Alejo Rodriguez-Fraticelli received his PhD from the Universidad Autonoma de Madrid in 2014, working with Miguel Alonso and Fernando Martin-Belmonte on epithelial morphogenesis. In 2015, Alejo moved to Harvard University to train as a postdoc with Fernando Camargo in hematopoietic development and lineage tracing. During this time, Alejo began a long-lasting collaboration with Caleb Weinreb and Allon Klein at Harvard Medical School, characterizing blood stem cells using single-cell lineage tracing. In 2021, Alejo was recruited as a junior group leader at IRB Barcelona, expanding the Programme of Aging and Metabolism. During his career, Alejo received major grants and awards, including the LSRF "Merck" Fellowship, the ASH Scholar Award, the LLS Special Fellowship, the NHLBI K99/R00 Award, the Cris Excellence Award, and the ERC Starting Grant. Since 2023, Alejo is an ICREA Research Professor.
Research interests
Hematopoiesis has long been modeled as a stepwise hierarchical process, where all blood arises from a group of rare multipotent stem cells. In recent years, we have made major contributions that have challenged this paradigm, revealing an extensive heterogeneity among individual stem cells and their differentiation trajectories. To study heterogeneity, our lab develops advanced genetic tools that allow us to simultaneously record the progeny and state of thousands of single cells at a time. Using these single-cell lineage tracing methods, we have uncovered distinct gene regulatory states linked with heritable fates during regeneration. More recently, we have been focused on how these differences in fate behaviors arise during development and how they influence cellular responses to leukemic mutations and aging. We propose that mapping cellular phylogenetics across systems will lead to a revolution in the ways we understand and treat most diseases.
Selected publications
– Bloom M, Malouf C, Rodriguez-Fraticelli A, Wilkinson AC, Sankaran VG & Cvejic A 2023, ‘Exploiting somatic mutations to decipher human blood production: a natural lineage-tracing strategy’, Exp Hematol, 121, 2-5.

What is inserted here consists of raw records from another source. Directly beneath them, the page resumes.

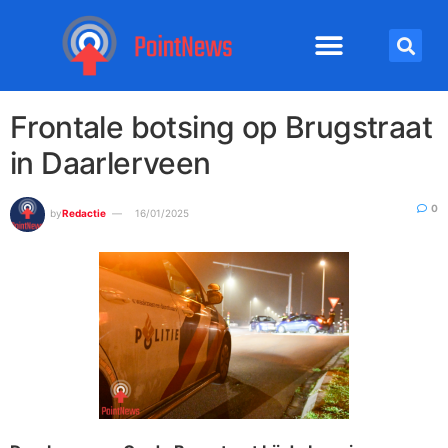
Frontale botsing op Brugstraat
in Daarlerveen
0
by
Redactie
16/01/2025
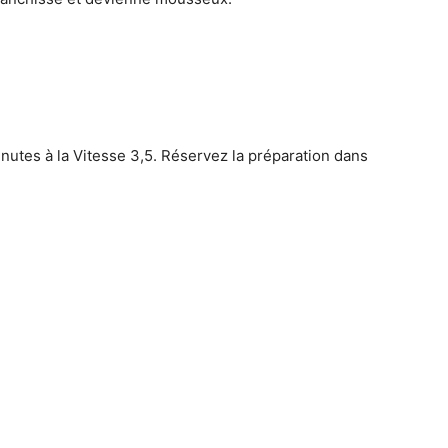
inutes à la Vitesse 3,5. Réservez la préparation dans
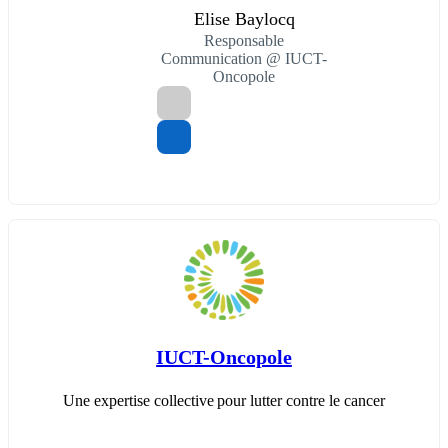
Elise Baylocq
Responsable
Communication @ IUCT-
Oncopole
IUCT-Oncopole
Une expertise collective pour lutter contre le cancer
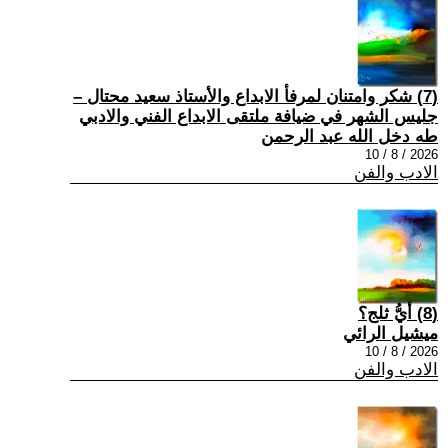
(7) شكر وامتنان لمرفأ الابداع والأستاذ سعيد محتال –
جليس الشهر في ضيافة ملتقى الابداع الفني والادبي
طه دخل الله عبد الرحمن
2026 / 8 / 10
الادب والفن
(8) أيُّ ثلج؟
ميشيل الرائي
2026 / 8 / 10
الادب والفن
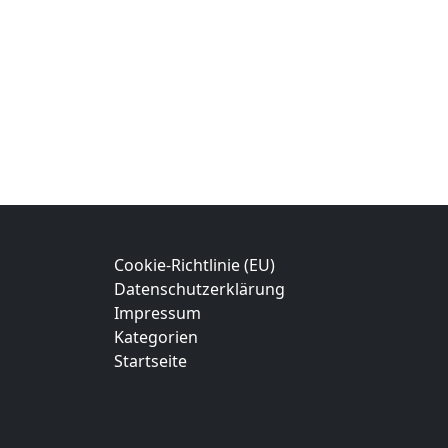
Cookie-Richtlinie (EU)
Datenschutzerklärung
Impressum
Kategorien
Startseite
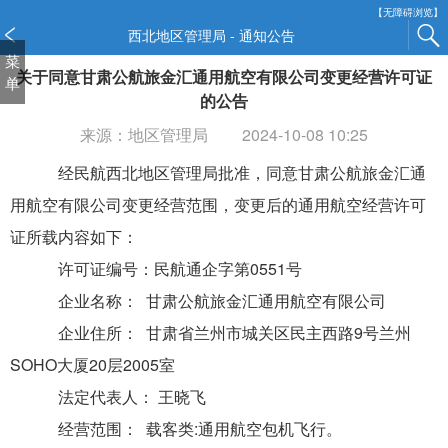
新
【无障碍浏览】
窗
西北地区管理局 - 通知公告
口
菜
关于同意甘肃公航旅金汇通用航空有限公司变更经营许可证
打
单
开
的公告
无
来源：地区管理局
2024-10-08 10:25
障
碍
经民航西北地区管理局批准，同意甘肃公航旅金汇通
说
用航空有限公司变更经营范围，变更后的通用航空经营许可
明
页
证所载内容如下：
面,
许可证编号：民航通企字第0551号
按
Alt
企业名称： 甘肃公航旅金汇通用航空有限公司
加
企业住所： 甘肃省兰州市城关区民主西路9号兰州
波
浪
SOHO大厦20层2005室
键
法定代表人： 王晓飞
打
经营范围： 载客类:通用航空包机飞行。
开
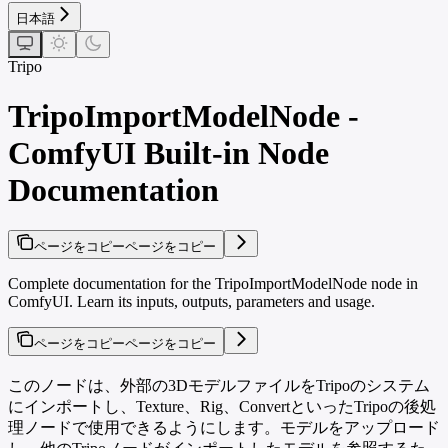
日本語
Tripo
TripoImportModelNode -
ComfyUI Built-in Node
Documentation
ページをコピー
ページをコピー
Complete documentation for the TripoImportModelNode node in
ComfyUI. Learn its inputs, outputs, parameters and usage.
ページをコピー
ページをコピー
このノードは、外部の3DモデルファイルをTripoのシステム
にインポートし、Texture、Rig、ConvertといったTripoの後処
理ノードで使用できるようにします。モデルをアップロード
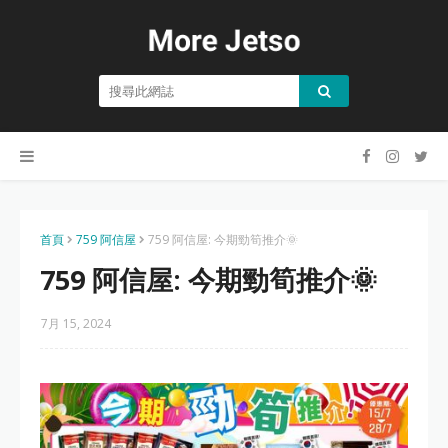
首頁
759 阿信屋
759 阿信屋: 今期勁筍推介🌞
759 阿信屋: 今期勁筍推介🌞
7月 15, 2024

Selected research activities
In 2023, Alejo welcomed a new daughter to his family, Shira! After coming back from the parental leave, Alejo co-organized the Barcelona Hub of the European Developmental Biology Conference. The conference had a very inclusive fee, allowing it to bring the whole community of developmental biology researchers in Barcelona together to share our science and participate in a hybrid format. It was a resounding success. Then, Alejo presented the lab’s work at a prestigious conference in Melbourne, Australia, OZ Single Cell, which brought together the community of clonal tracing. Alejo then participated in the stem cell school at Institut Curie, and then he presented a lecture at the Karolinska Institute (where he was also invited as a thesis opponent for the lab of Jonas Frisen, a pioneer of lineage tracing and developmental neurobiology). Finally, Alejo was selected for the ASEICA Junior Award in Basic Research, an important recognition from the Spanish community of cancer researchers.